All constructors have _from_logical variants for nested complex types. Introspection methods (get_type_id, list_child_type, struct_child_count, decimal_width, etc.) are also available.

VARIANT type (Iceberg v3)

DuckDB v1.5.1 introduced the VARIANT type for Iceberg v3 support. This type is not yet exposed in the DuckDB C Extension API (DUCKDB_TYPE_VARIANT does not exist in libduckdb-sys 1.10501.0). quack-rs will add TypeId::Variant when the C API exposes it.

Changelog

All notable changes to quack-rs, mirrored from CHANGELOG.md.

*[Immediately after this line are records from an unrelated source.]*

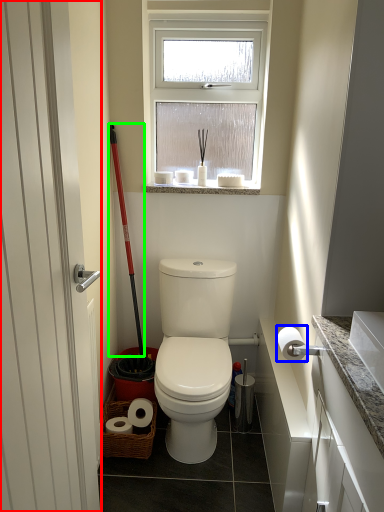 Question: Considering the real-world distances, which object is closest to screen door (highlighted by a red box)? toilet paper (highlighted by a blue box) or ski pole (highlighted by a green box).

Choices:
 (A) toilet paper
 (B) ski pole

Answer: (A) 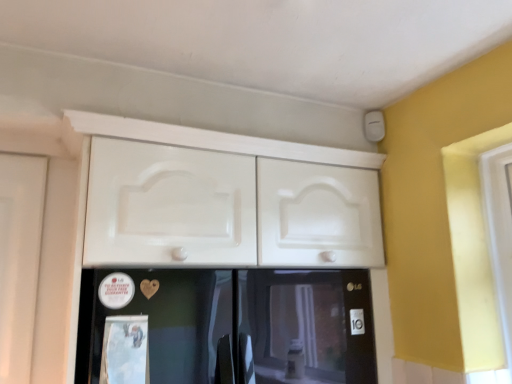 Question: Should I look upward or downward to see white glossy cabinet at upper center?

Choices:
 (A) up
 (B) down

Answer: (B) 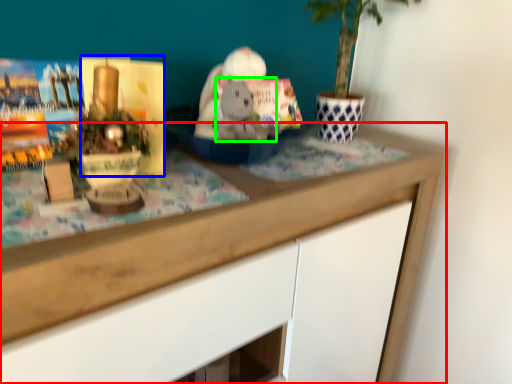 Question: Which is nearer to the desk (highlighted by a red box)? paperback book (highlighted by a blue box) or animal (highlighted by a green box).

Choices:
 (A) paperback book
 (B) animal

Answer: (B) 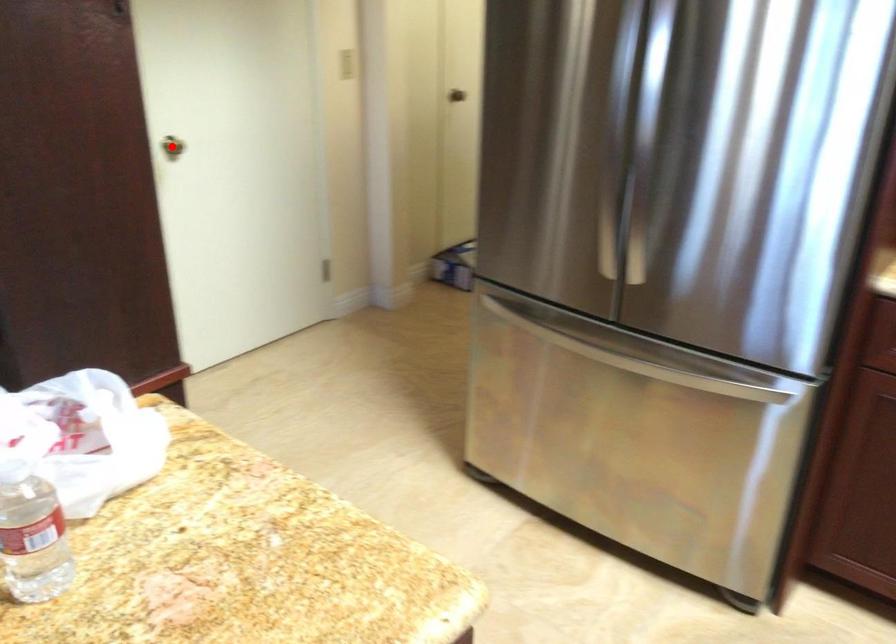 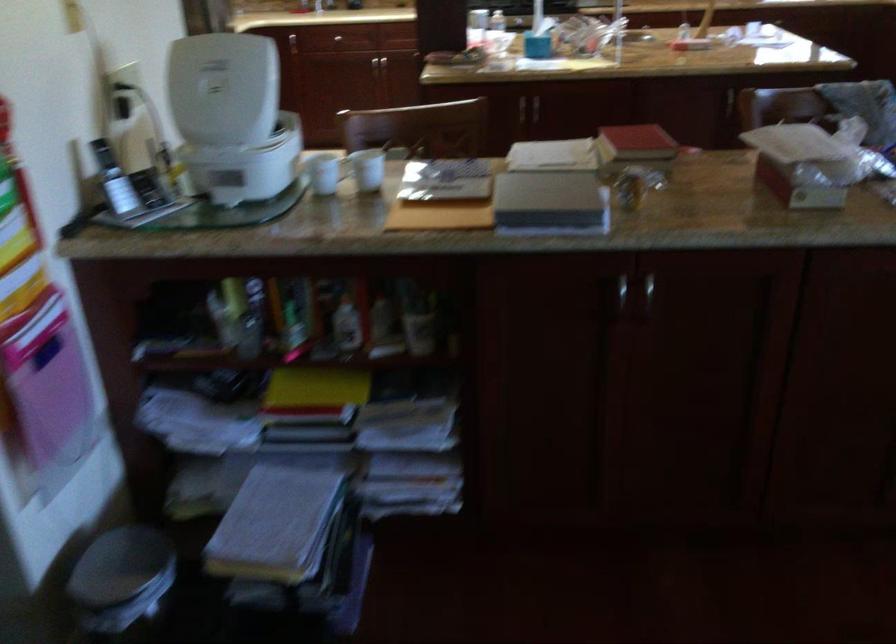 Question: I am providing you with two images of the same scene from different viewpoints. A red point is marked on the first image. Can you still see the location of the red point in image 2?

Choices:
 (A) Yes
 (B) No

Answer: (B) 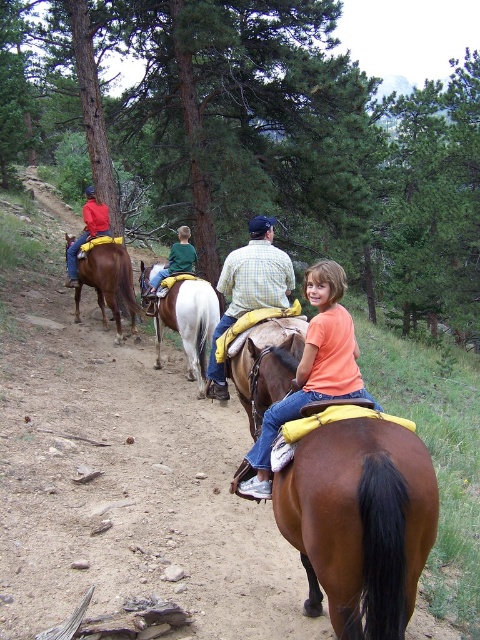 You are a photographer trying to capture the young girl in the matte orange shirt at center while avoiding the tall pine trees in the background. Based on the coordinates provided, can you position yourself so that the girl is in the frame without the trees obstructing her?

The matte orange shirt at center is located at point (310, 372), which means it is positioned in the central area of the image. Since the tall pine trees are in the background, adjusting the camera angle slightly downward or sideways could keep the girl centered while avoiding the trees behind her.

You are a photographer standing at the edge of the trail. You want to capture a photo of the checkered fabric shirt at center and the brown leather saddle at left in the same frame. Given that your camera has a maximum focus range of 10 feet, will both subjects be in focus?

The distance between the checkered fabric shirt at center and the brown leather saddle at left is 11.38 feet, which exceeds the camera focus range of 10 feet. Therefore, both subjects cannot be in focus simultaneously.

You are a photographer positioned at the origin point of the image. You want to capture a closeup shot of the brown leather saddle at left. Given that the saddle is located at coordinates point 0.444, 0.227, will you need to adjust your camera position to frame it properly?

The format follows Keep a Changelog. quack-rs adheres to Semantic Versioning.


Unreleased

[0.8.0] — 2026-03-28

Added

  • LogicalType::from_raw(ptr) — construct from raw handle
  • Complex type constructorsdecimal, array, array_from_logical, union_type, union_type_from_logical, enum_type
  • _from_logical variantsstruct_type_from_logical, list_from_logical, map_from_logical for nested complex types
  • 20 introspection methods on LogicalTypeget_type_id, get_alias, set_alias, decimal/enum/list/map/struct/union/array child access
  • TypeId::from_duckdb_type() — reverse conversion from raw C enum
  • extra_info on ScalarFunctionBuilder, ScalarOverloadBuilder, AggregateFunctionBuilder
  • param_logical / named_param_logical on TableFunctionBuilder
  • CastFunctionBuilder::new_logical() for complex source/target types
  • Callback info wrappersScalarFunctionInfo, ScalarBindInfo (duckdb-1-5), ScalarInitInfo (duckdb-1-5), AggregateFunctionInfo, CopyBindInfo (duckdb-1-5), CopyGlobalInitInfo (duckdb-1-5), CopySinkInfo (duckdb-1-5), CopyFinalizeInfo (duckdb-1-5)
  • get_client_context() on all callback info types
  • BindInfoget_parameter, get_named_parameter, get_extra_info, get_client_context
  • InitInfo / FunctionInfoget_extra_info
  • ArrayVector helper with get_child()
  • vector_size() and vector_get_column_type() utilities
  • PreludeStructVector, ListVector, MapVector, ArrayVector, ScalarFunctionInfo, AggregateFunctionInfo

Changed

  • Breaking: CastFunctionBuilder::source() / target() return Option<TypeId> (was TypeId)
  • Breaking: CastRecord::source / target fields changed to Option<TypeId>

0.7.1 — 2026-03-27

Added

  • TypeId::Any — wildcard type for function overload resolution (duckdb-1-5)
  • TypeId::Varint — variable-length arbitrary-precision integer (duckdb-1-5)
  • TypeId::SqlNull — explicit SQL NULL type for bare NULL literals (duckdb-1-5)
  • TypeId::IntegerLiteral — integer literal type for overload resolution (duckdb-1-5)
  • TypeId::StringLiteral — string literal type for overload resolution (duckdb-1-5)
  • MockVectorReader/MockVectorWriter tests — 12 new tests for untested constructors and getters
  • DuckDB v1.5.1 evaluation — see docs/duckdb-v1.5.1-evaluation.md

Fixed

  • ARM64 / aarch64 build — use c_char instead of i8 for cross-platform pointer casts

Changed

  • DuckDB v1.5.1 compatibility — documentation updated to explicitly cover v1.5.1. C API version unchanged (v1.2.0). Recommend upgrading DuckDB runtime for WAL corruption and ART index fixes.

0.7.0 — 2026-03-22

Added

  • duckdb-1-5 feature modules — the duckdb-1-5 feature flag is no longer a placeholder. When enabled, it gates five new modules wrapping DuckDB 1.5.0 C Extension API additions:

    • catalog — catalog entry lookup (CatalogEntry, Catalog, CatalogEntryType)
    • client_context — client context access (ClientContext) for retrieving catalogs, config options, and connection IDs from within registered function callbacks
    • config_option — extension-defined configuration options (ConfigOptionBuilder, ConfigOptionScope) registered via SET/RESET/current_setting()
    • copy_function — custom COPY TO handlers (CopyFunctionBuilder) with bind → global init → sink → finalize lifecycle
    • table_description — table metadata queries (TableDescription) for column count, names, and logical types
  • TypeId::TimeNs — new TIME_NS column type variant for nanosecond- precision time of day (DuckDB 1.5.0+, requires duckdb-1-5 feature)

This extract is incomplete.